> [ACTIVITY]: Write out all of the records precisely. Skip anything that is a picture.

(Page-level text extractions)
========================================
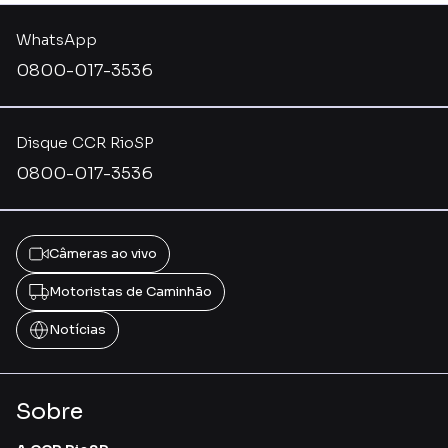
WhatsApp
0800-017-3536
Disque CCR RioSP
0800-017-3536
Câmeras ao vivo
Motoristas de Caminhão
Notícias
Sobre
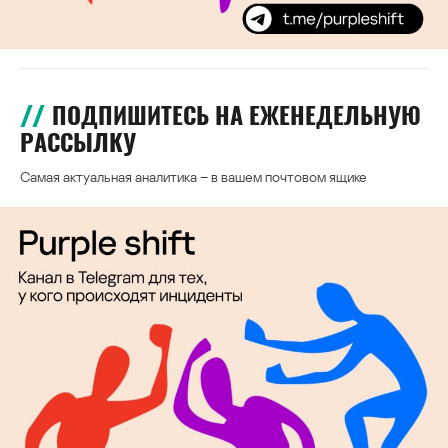
ПОДПИШИТЕСЬ НА ЕЖЕНЕДЕЛЬНУЮ
РАССЫЛКУ
Самая актуальная аналитика – в вашем почтовом ящике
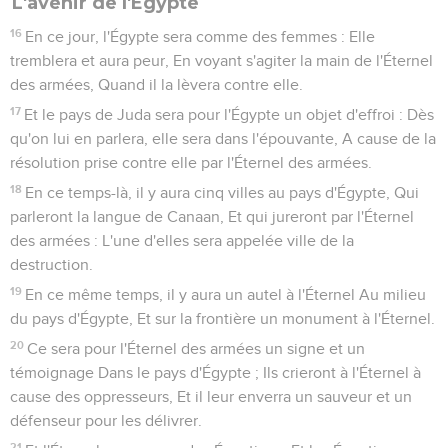
L'avenir de l'Égypte
16
En ce jour, l'Égypte sera comme des femmes : Elle
tremblera et aura peur, En voyant s'agiter la main de l'Éternel
des armées, Quand il la lèvera contre elle.
17
Et le pays de Juda sera pour l'Égypte un objet d'effroi : Dès
qu'on lui en parlera, elle sera dans l'épouvante, A cause de la
résolution prise contre elle par l'Éternel des armées.
18
En ce temps-là, il y aura cinq villes au pays d'Égypte, Qui
parleront la langue de Canaan, Et qui jureront par l'Éternel
des armées : L'une d'elles sera appelée ville de la
destruction.
19
En ce même temps, il y aura un autel à l'Éternel Au milieu
du pays d'Égypte, Et sur la frontière un monument à l'Éternel.
20
Ce sera pour l'Éternel des armées un signe et un
témoignage Dans le pays d'Égypte ; Ils crieront à l'Éternel à
cause des oppresseurs, Et il leur enverra un sauveur et un
défenseur pour les délivrer.
21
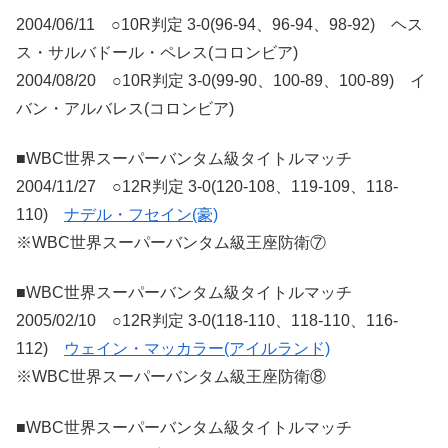
2004/06/11 ○10R判定 3-0(96-94、96-94、98-92) ヘス
ス・サルバドール・ペレス(コロンビア)
2004/08/20 ○10R判定 3-0(99-90、100-89、100-89) イ
バン・アルバレス(コロンビア)
■WBC世界スーパーバンタム級タイトルマッチ
2004/11/27 ○12R判定 3-0(120-108、119-109、118-
110)
ナデル・フセイン(豪)
※WBC世界スーパーバンタム級王座防衛⑦
■WBC世界スーパーバンタム級タイトルマッチ
2005/02/10 ○12R判定 3-0(118-110、118-110、116-
112)
ウェイン・マッカラー(アイルランド)
※WBC世界スーパーバンタム級王座防衛⑧
■WBC世界スーパーバンタム級タイトルマッチ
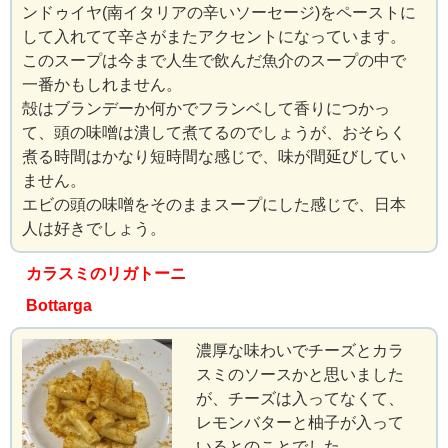
ンドゥイヤ(南イタリアの辛いソーセージ)をペーストに
して入れてて辛さがまたアクセントになっています。
このスープは今まで人生で飲んだ魚介のスープの中で
一番かもしれません。
殻はブランデーか何かでフランベして香りにつかっ
て、頭の味噌は潰して煮てるのでしょうが、おそらく
煮る時間はかなり短時間な感じで、味が間延びしてい
ません。
エビの頭の味噌をそのままスープにした感じで、日本
人は好きでしょう。
カラスミのリガトーニ
Bottarga
濃厚な味わいでチーズとカラ
スミのソースかと思いました
が、チーズは入ってなくて、
レモンバターと柚子が入って
いるとのことでした。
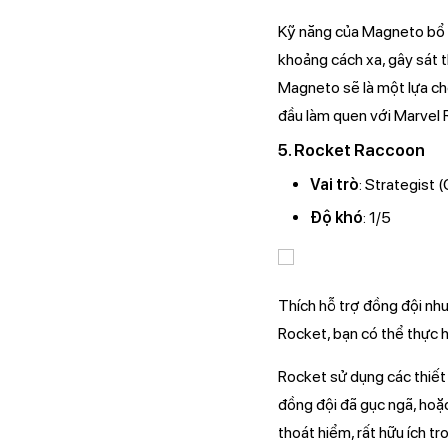
Kỹ năng của Magneto bổ t
khoảng cách xa, gây sát t
Magneto sẽ là một lựa c
đầu làm quen với Marvel R
5. Rocket Raccoon
Vai trò
: Strategist (
Độ khó
: 1/5
Thích hỗ trợ đồng đội nh
Rocket, bạn có thể thực h
Rocket sử dụng các thiết b
đồng đội đã gục ngã, hoặc
thoát hiểm, rất hữu ích t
========================================
> [PROBLEM SOLUTION]:
WhatsApp
0800-017-3536
Disque CCR RioSP
0800-017-3536
Câmeras ao vivo
Motoristas de Caminhão
Notícias
Sobre
ПОДПИШИТЕСЬ НА ЕЖЕНЕДЕЛЬНУЮ
РАССЫЛКУ
Самая актуальная аналитика – в вашем почтовом ящике
L'avenir de l'Égypte
16
En ce jour, l'Égypte sera comme des femmes : Elle
tremblera et aura peur, En voyant s'agiter la main de l'Éternel
des armées, Quand il la lèvera contre elle.
17
Et le pays de Juda sera pour l'Égypte un objet d'effroi : Dès
qu'on lui en parlera, elle sera dans l'épouvante, A cause de la
résolution prise contre elle par l'Éternel des armées.
18
En ce temps-là, il y aura cinq villes au pays d'Égypte, Qui
parleront la langue de Canaan, Et qui jureront par l'Éternel
des armées : L'une d'elles sera appelée ville de la
destruction.
19
En ce même temps, il y aura un autel à l'Éternel Au milieu
du pays d'Égypte, Et sur la frontière un monument à l'Éternel.
20
Ce sera pour l'Éternel des armées un signe et un
témoignage Dans le pays d'Égypte ; Ils crieront à l'Éternel à
cause des oppresseurs, Et il leur enverra un sauveur et un
défenseur pour les délivrer.
21
2004/06/11 ○10R判定 3-0(96-94、96-94、98-92) ヘス
ス・サルバドール・ペレス(コロンビア)
2004/08/20 ○10R判定 3-0(99-90、100-89、100-89) イ
バン・アルバレス(コロンビア)
■WBC世界スーパーバンタム級タイトルマッチ
2004/11/27 ○12R判定 3-0(120-108、119-109、118-
110)
ナデル・フセイン(豪)
※WBC世界スーパーバンタム級王座防衛⑦
■WBC世界スーパーバンタム級タイトルマッチ
2005/02/10 ○12R判定 3-0(118-110、118-110、116-
112)
ウェイン・マッカラー(アイルランド)
※WBC世界スーパーバンタム級王座防衛⑧
■WBC世界スーパーバンタム級タイトルマッチ
ンドゥイヤ(南イタリアの辛いソーセージ)をペーストに
して入れてて辛さがまたアクセントになっています。
このスープは今まで人生で飲んだ魚介のスープの中で
一番かもしれません。
殻はブランデーか何かでフランベして香りにつかっ
て、頭の味噌は潰して煮てるのでしょうが、おそらく
煮る時間はかなり短時間な感じで、味が間延びしてい
ません。
エビの頭の味噌をそのままスープにした感じで、日本
人は好きでしょう。
カラスミのリガトーニ
Bottarga
濃厚な味わいでチーズとカラ
スミのソースかと思いました
が、チーズは入ってなくて、
レモンバターと柚子が入って
いるとのことでした。
Kỹ năng của Magneto bổ t
khoảng cách xa, gây sát t
Magneto sẽ là một lựa c
đầu làm quen với Marvel R
5. Rocket Raccoon
Vai trò
: Strategist (
Độ khó
: 1/5
Thích hỗ trợ đồng đội nh
Rocket, bạn có thể thực h
Rocket sử dụng các thiết b
đồng đội đã gục ngã, hoặc
thoát hiểm, rất hữu ích t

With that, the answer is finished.